# Lab 1 - Python, Pandas and Numpy
- **Author:** Qutub Khan Vajihi ([qutubkhan.vajihi@berkeley.edu](mailto:qutubkhan.vajihi@berkeley.edu)) (Adapted from labs by Dimitris Papadimitriou)
- **Date:** 27 January 2021
- **Course:** INFO 251: Applied Machine Learning

### Learning Objectives:

* Know what is good style when writing Python code
* Learn some useful Python features
* Work with DataFrames using the Pandas library
* Produce basic graphs using the Matplotlib library
* Understand numpy, matrix operations and iterations

## 1. Python Code Style
Guido van Rossum is one of the authors of the PEP8 style guide [PEP 8 -- Style Guide for Python Code](https://www.python.org/dev/peps/pep-0008/). Below are some references from this guide - 

"One of Guido's key insights is that code is read much more often than it is written. The guidelines provided here are intended to improve the readability of code and make it consistent across the wide spectrum of Python code.

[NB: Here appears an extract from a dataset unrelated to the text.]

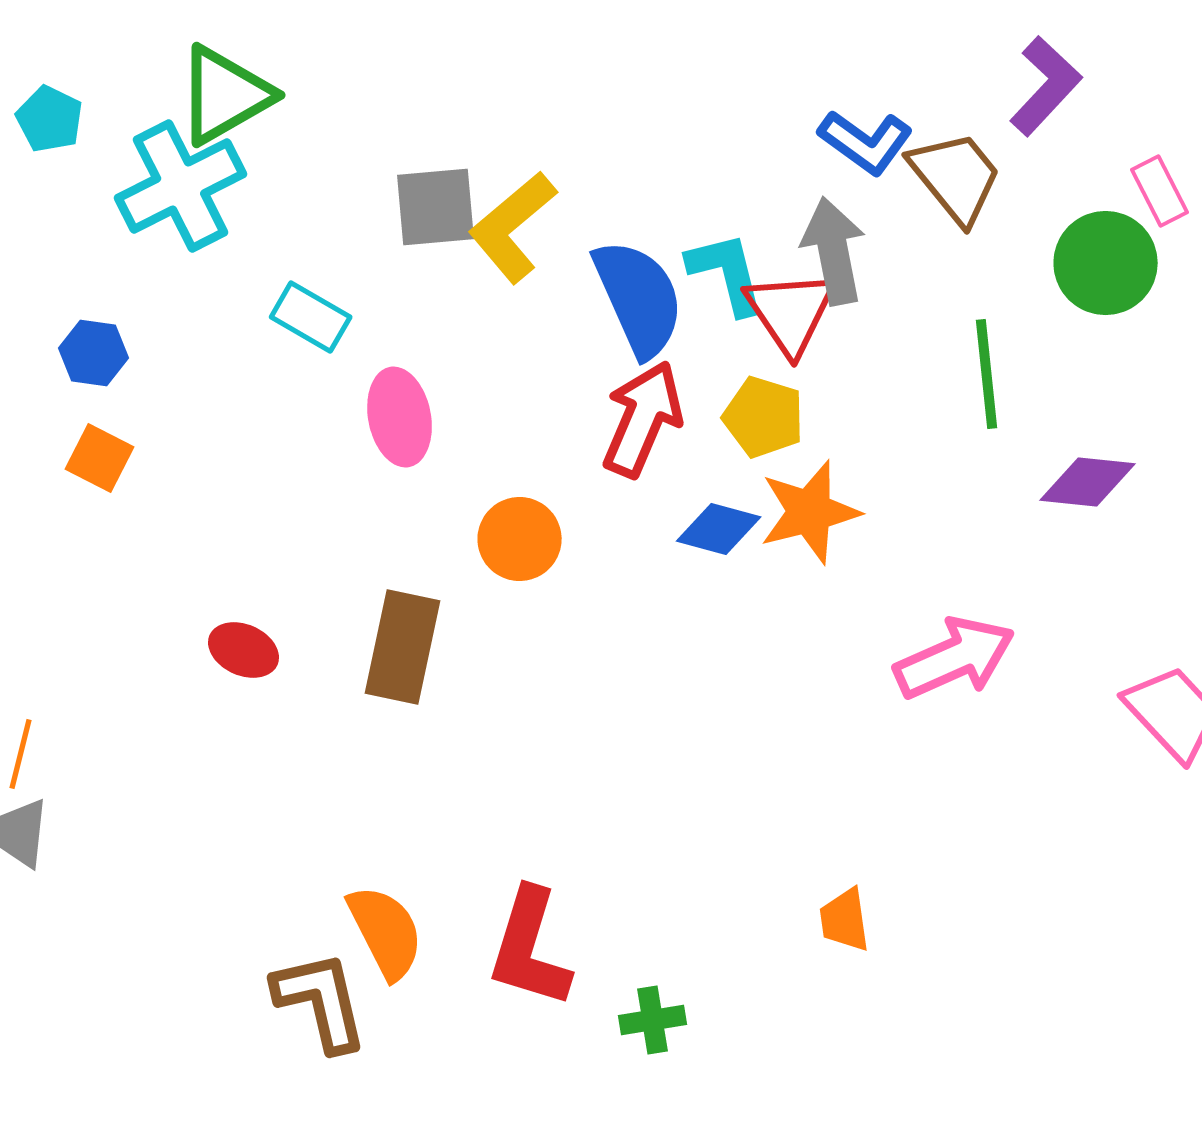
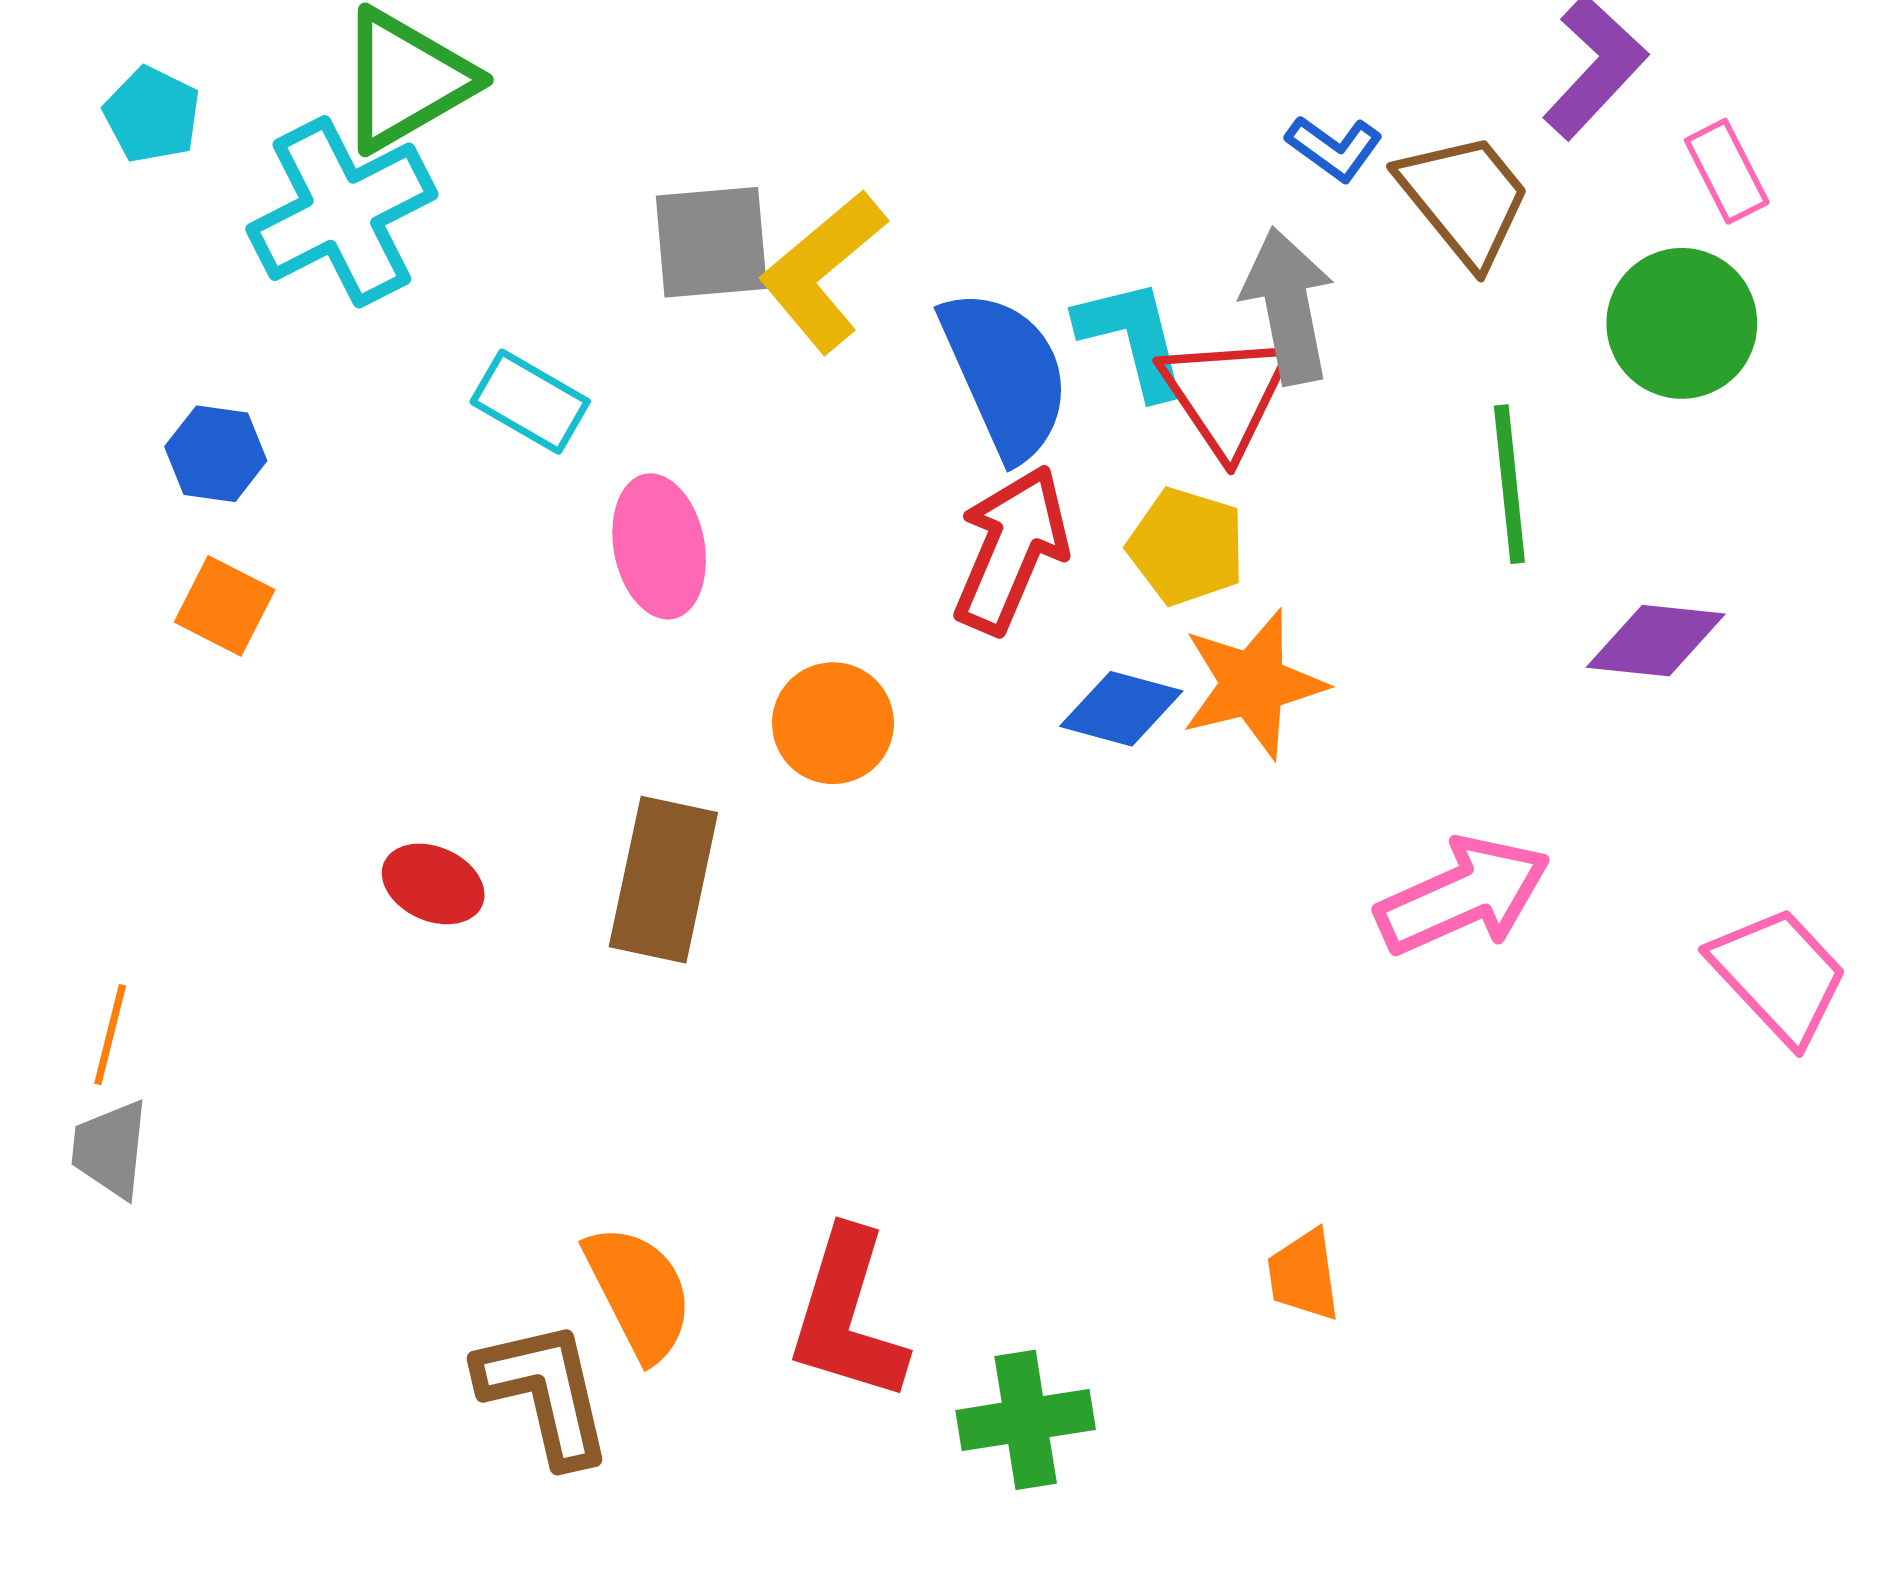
blue L-shape: (866, 142) -> (1334, 148), size x0.7
pink rectangle: (1160, 191) -> (1727, 171), moved
green cross: (653, 1020) -> (1026, 1420), size x1.4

As PEP 20 says, "Readability counts"."

Below are a few points from this guide which we think are useful to note, but feel free to refer to the guide for much more detailed guidelines. 

* Line length:
    Maximum line length is 79 characters.

* Names: Make variable names (nouns) and function names (verbs) descriptive.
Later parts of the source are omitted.